Ross is filling in as every-day catcher for Brian McCann, who landed on the disabled list after straining an oblique muscle Tuesday. Chipper Jones has been limited to pinch-hitting duties for three games after straining a quadriceps muscle Monday.
Lowe (6-9) was an astounding 10-0 with a 2.64 ERA in 10 career starts against the Pirates before Thursday, when he gave up three runs and eight hits in five innings, most of the damage coming after a rain delay in the fourth.
He retired the last five batters in the third and fourth innings, then sat for just over an hour through a 47-minute rain delay and the Braves’ at-bat in the bottom of the fourth. When he came back out, the 38-year-old right-hander gave up three consecutive hits to start the fifth inning, including an RBI double by McCutchen that put the Pirates ahead 2-1. They added another run on a groundout by Pedro Alvarez.
Lowe said it had nothing to do with the wait during the rain delay.
“We were able to come in here and threw in the cage a little bit before we went out there," he said. "You’d like to say it did [affect him] but it had nothing to do with it.”

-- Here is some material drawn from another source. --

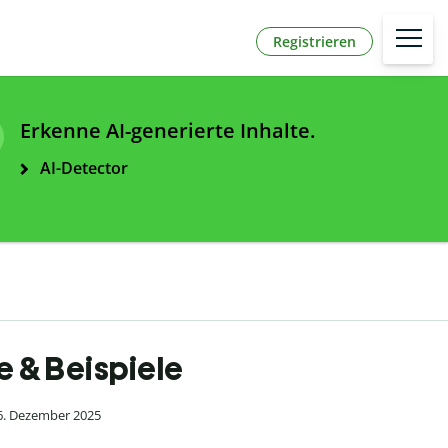
Registrieren
Erkenne AI-generierte Inhalte.
AI-Detector
te & Beispiele
 6. Dezember 2025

But Ross said the right-hander wasn't as effective after the wait, and the Pirates capitalized.
“They did some good things coming out of the rain delay," he said. "D-Lowe wasn’t as sharp as far as location, like he was earlier. They’re a good team. There’s a reason why they’re tied for first place or whatever they are, a game back. They’re playing well and they know it. If you’re able to pitch to them, they can pitch, too. And they don’t beat themselves like they used to.”
Alvarez made one of the best defensive plays of the night in the seventh inning. With the Braves trailing by a run and Alex Gonzalez on first base, the Pirates third baseman dove to his left to stop pinch-hitter Jones’ short-hop grounder.
Alvarez got up and threw to second to start the double play.
"I centered it," Jones said. "You can’t guide it. You’ve just got to whack it. Their guy made a great play. Happens.”
The Braves had cut the lead to 3-2 with a run in the sixth, after Freeman led off with a double. He scored on an errant throw to first by shortstop Ronnie Cedeno on Dan Uggla’s infield single.
Uggla and Freeman extended their career-best hitting streaks, Uggla pushing his to 18 games with the sixth-inning hit and Freeman lengthening his streak to 12 with a first-inning single.
"We basically played these guys five times, or more that five times, in four games," Lowe said. "I think if you ask both teams, both teams probably feel like they should have won all four. I bet they’d say the same thinig. Every game was nip-and-tuck.
"We fell short today, and they got a lot of big hits.”